Le 10 janvier 1974, a lieu la célébration du cinquantenaire des chambres d’agriculture, en présence du président de la Réphblique, Georges Pompidou. Le discours de ce dernier et l’accueil qui lui a été réservé a été analysé comme la confirmation d’une réconciliation entre les gaullistes et « les composantes traditionnelles de la profession agricole » 4432. D’autres n’y décèlent, en miroir, que les « idées directrices des conceptions agricoles et rurales de Georges Pompidou » 4433, indépendamment du lieu où il est prononcé et de l’assistance présente. Or nous pouvons maintenant souligner la situation très ambivalente de l’APCA en ce début de l’année 1974. Depuis le milieu des années 1960, certes, c’est sous l’égide du premier ministre Georges Pompidou et de son ministre de l’Agriculture Edgar Faure que la réunion de la « paysannerie unie derrière le gaullisme » s’est faite, et ce serait à partir de la Journée nationale des chambres d’agriculture, en décembre 1966, que le parti gaulliste se serait vu autorisé « à se faire l’interlocuteur privilégié des demandes de la paysannerie tout entière et à s’inscrire, par là-même, dans l’histoire séculaire de la gestion semi-institutionnelle du vote paysan » 4434. Depuis mai 1971, l’institutionnalisation de la concertation est effective avec la conférence annuelle, qui réunit les « quatre grandes organisations professionnelles que sont la FNSEA, le CNJA, l’APCA et la FNMCCA et la plus informelle conférence mensuelle qui a lieu le premier mardi de chaque mois et qui réunit le ministre de l’Agriculture et quatre représentants des organisations précitées 4435. Si ces évolutions sont loin d’entériner « la reconnaissance par l’État du pouvoir corporatiste de la profession agricole dans l’élaboration de cette politique publique » 4436, elles contribuent à déstabiliser l’institution qu’est l’APCA : à l’heure de la commémoration, c’est sous le signe de l’entropie que les dirigeants de l’assemblée permanente tentent de figer des conventions péniblement établies dans l’immémorial, alors même que ces conventions sont en pleine renégociation.

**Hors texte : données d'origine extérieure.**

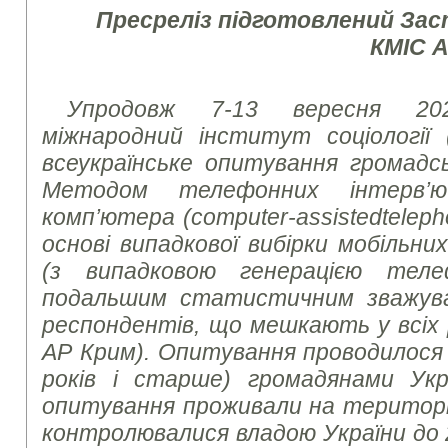
Пресреліз підготовлений За
КМІС 
Упродовж 7-13 вересня 20
міжнародний інститут соціології 
всеукраїнське опитування громадсь
Методом телефонних інтерв’
комп’ютера (
computer
-
assisted
telep
основі випадкової вибірки мобільн
(з випадковою генерацією тел
подальшим статистичним зважув
респондентів, що мешкають у всіх р
АР Крим). Опитування проводилося з
років і старше) громадянами Укр
опитування проживали на території 
контролювалися владою України до 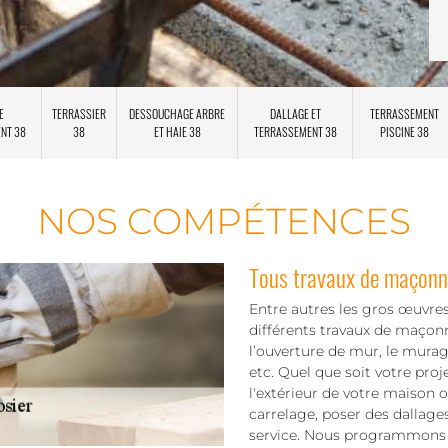
E
TERRASSIER
DESSOUCHAGE ARBRE
DALLAGE ET
TERRASSEMENT
ENT 38
38
ET HAIE 38
TERRASSEMENT 38
PISCINE 38
NOS COMPÉTENCES
Tous travaux de maçonne
Entre autres les gros œuvre
différents travaux de maçonn
l’ouverture de mur, le murag
etc. Quel que soit votre proje
l'extérieur de votre maison 
carrelage, poser des dallage
service. Nous programmons d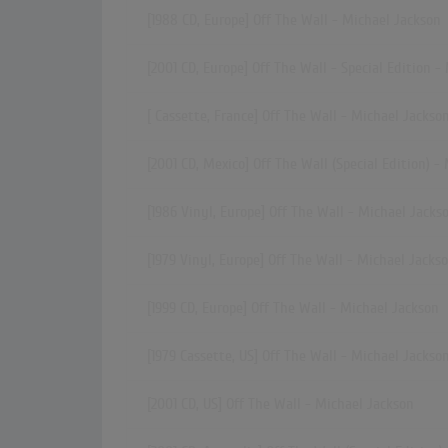
[1988 CD, Europe] Off The Wall - Michael Jackson
[2001 CD, Europe] Off The Wall - Special Edition -
[ Cassette, France] Off The Wall - Michael Jackso
[2001 CD, Mexico] Off The Wall (Special Edition) -
[1986 Vinyl, Europe] Off The Wall - Michael Jacks
[1979 Vinyl, Europe] Off The Wall - Michael Jacks
[1999 CD, Europe] Off The Wall - Michael Jackson
[1979 Cassette, US] Off The Wall - Michael Jackso
[2001 CD, US] Off The Wall - Michael Jackson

Pour l’APCA, ce cinquantenaire est en effet l’occasion d’orchestrer la publication de plaquettes valorisant l’action des chambres départementales depuis un demi-siècle : des brochures consacrées à telle ou telle chambre 4437 à l’hommage rendu aux présidents de l’APCA 4438, c’est par ce biais médiatique que l’APCA choisit de souligner l’œuvre accomplie. En décembre 1973, un timbre commémoratif est même édité 4439. Le texte qui accompagne le carnet-souvenir marque la volonté de l’assemblée permanente d’insister à la fois sur la capacité des chambres d’agriculture à adapter leur mission aux besoins du temps et sur la conformité de celle-ci au rôle que leur avait conféré la loi en 1924. Il se clôt sur ces mots : « de telles institutions, ainsi que les Chambres de Métiers et les Chambres de Commerce et d’Industrie, ne sont pas sans rappeler les "corps intermédiaires" chers à des penseurs politiques comme Montesquieu ; elles ont à jouer un rôle important entre les Pouvoirs et ce qu’on appelle aujourd’hui "le pays réel" ; c’est donc un beau sujet de réflexion civique et politique qui est proposé à l’opinion publique par cette pittoresque figure commémorative ».

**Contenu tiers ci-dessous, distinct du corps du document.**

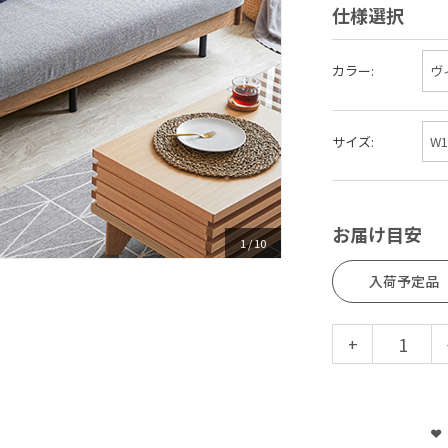
仕様選択
カラー:
サイズ:
お届け目安
1
/
10
入荷予定品
+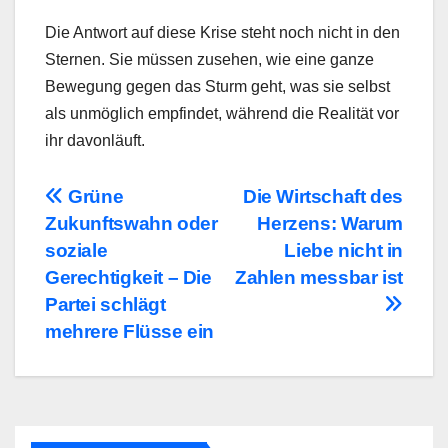
Die Antwort auf diese Krise steht noch nicht in den
Sternen. Sie müssen zusehen, wie eine ganze
Bewegung gegen das Sturm geht, was sie selbst
als unmöglich empfindet, während die Realität vor
ihr davonläuft.
Beitragsnavigation
Grüne
Die Wirtschaft des
Zukunftswahn oder
Herzens: Warum
soziale
Liebe nicht in
Gerechtigkeit – Die
Zahlen messbar ist
Partei schlägt
mehrere Flüsse ein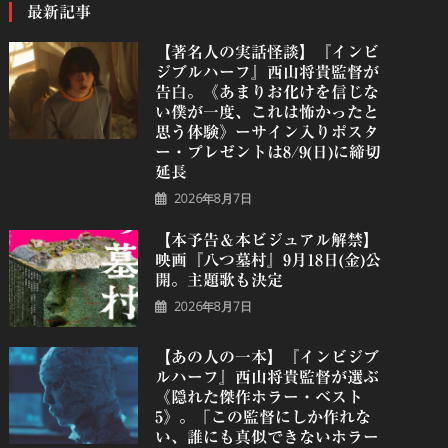
最新記事
【著名人の実話怪談】『インビ
ジブルハーフ』⻄⼭将貴監督が
告白。《あまりお化けを信じな
い僕が一度、これは怖かったと
思う体験》ーサイン入りポスタ
ー・プレゼントは8/9(日)に締切
延長
2026年8月7日
【本予告＆本ビジュアル解禁】
映画『八つ墓村』9月18日(金)公
開。主題歌も決定
2026年8月7日
【あの人の一本】『インビジブ
ルハーフ』⻄⼭将貴監督が選ぶ
《隠れた傑作ホラー・ベスト
5》。「この監督にしか作れな
い、誰にも真似できないホラー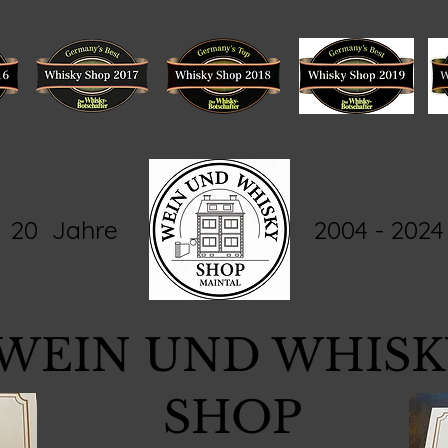
20 Jahre 2004 - 2024
WEIN UND WHISK
SHOP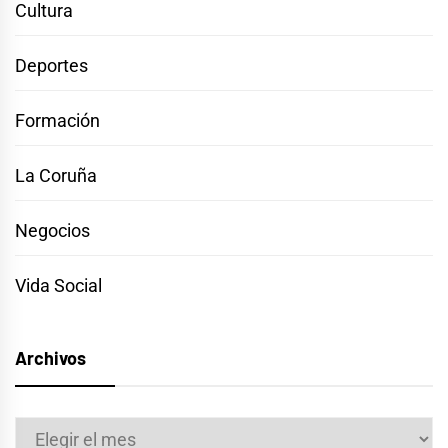
Cultura
Deportes
Formación
La Coruña
Negocios
Vida Social
Archivos
Archivos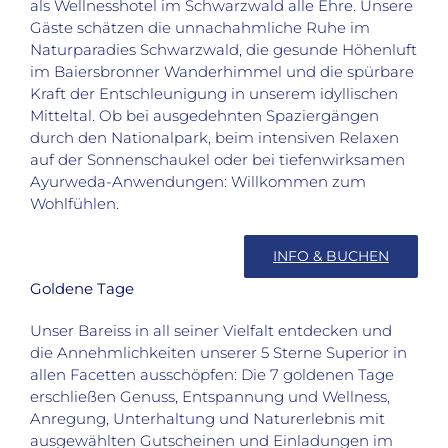
als Wellnesshotel im Schwarzwald alle Ehre. Unsere
Gäste schätzen die unnachahmliche Ruhe im
Naturparadies Schwarzwald, die gesunde Höhenluft
im Baiersbronner Wanderhimmel und die spürbare
Kraft der Entschleunigung in unserem idyllischen
Mitteltal. Ob bei ausgedehnten Spaziergängen
durch den Nationalpark, beim intensiven Relaxen
auf der Sonnenschaukel oder bei tiefenwirksamen
Ayurweda-Anwendungen: Willkommen zum
Wohlfühlen.
INFO & BUCHEN
Goldene Tage
Unser Bareiss in all seiner Vielfalt entdecken und
die Annehmlichkeiten unserer 5 Sterne Superior in
allen Facetten ausschöpfen: Die 7 goldenen Tage
erschließen Genuss, Entspannung und Wellness,
Anregung, Unterhaltung und Naturerlebnis mit
ausgewählten Gutscheinen und Einladungen im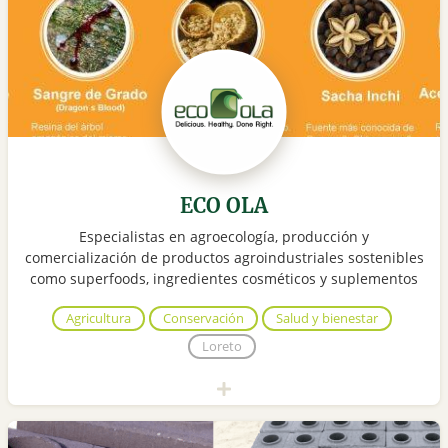
ECO OLA
Especialistas en agroecología, producción y
comercialización de productos agroindustriales sostenibles
como superfoods, ingredientes cosméticos y suplementos
Agricultura
Conservación
Salud y bienestar
Loreto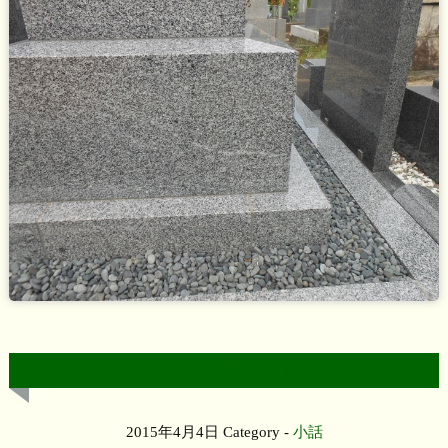
あんたらなんかに墓石づくりを頼めるか！
2015年4月4日
Category -
小話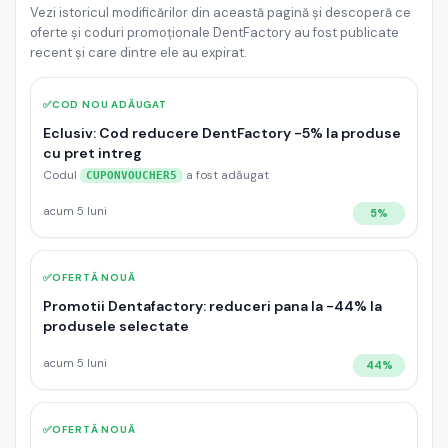
Vezi istoricul modificărilor din această pagină și descoperă ce
oferte și coduri promoționale DentFactory au fost publicate
recent și care dintre ele au expirat.
✅
COD NOU ADĂUGAT
Eclusiv: Cod reducere DentFactory -5% la produse
cu pret intreg
Codul
a fost adăugat
CUPONVOUCHER5
acum 5 luni
5%
✅
OFERTĂ NOUĂ
Promotii Dentafactory: reduceri pana la -44% la
produsele selectate
acum 5 luni
44%
✅
OFERTĂ NOUĂ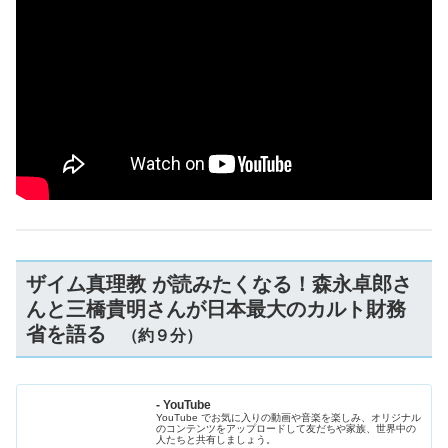
ザイム真理教 が読みたくなる！森永卓郎さ
んと三橋貴明さんが日本最大のカルト財務
省を語る
（約９分）
- YouTube
YouTube でお気に入りの動画や音楽を楽しみ、オリジナル
のコンテンツをアップロードして友だちや家族、世界中の
人たちと共有しましょう。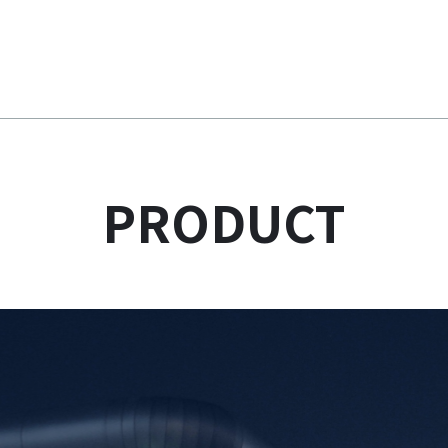
PRODUCT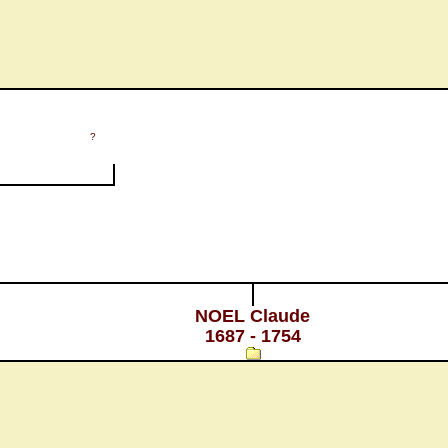
?
NOEL Claude
1687 - 1754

Un opuscule titré « 50 e anniversaire des chambres d’agriculture »est préparé par les services de l’APCA et fait l’objet d’un avant-projet dont de nombreux extraits ne se retrouvent finalement pas dans la version publiée 4440. Les traces d’une récente déstabilisation sont palpables, notamment lorsqu’il est écrit : « l’Assemblée Permanente des Chambres d’Agriculture n’est pas une "administration", ce n’est pas la "Chambre d’agriculture de Paris", ce n’est pas, non, l’Organisme de tutelle des Chambres d’agriculture, mais c’est, en quelque sorte, la Chambre française d’Agriculture ; en effet, ses membres ont tous été élus au niveau départemental par les agriculteurs ; elle représente l’ensemble de l’Agriculture française qui est composée des différentes "Agricultures" régionales ; elle n’enlève rien aux Chambres départementales d’Agriculture mais, au contraire, elle les complète, coordonne leurs actions et les aide dans leur tâche » 4441. Arguant du fait que « les grandes décisions en matière agricole sont prises, au niveau national, par le Pouvoir politique », l’APCA tend à faire avaliser comme conforme à la loi de 1924 un second volet de son action, à côté de celui consistant à représenter les intérêts agricoles auprès des pouvoirs publics, qui correspond au rôle des chambres d’agriculture dans la cogestion du développement agricole, notamment — « les actions allant dans le sens Politique agricole-Agriculture, c'est-à-dire qu’en fonction des décisions prises par le Pouvoir politique et aussi des impératifs de notre époque, les Chambres d’agriculture devront orienter l’Agriculture » 4442 —, mais qui peut être perçu comme potentiellement plus large, à l’heure de la « participation gaulliste ».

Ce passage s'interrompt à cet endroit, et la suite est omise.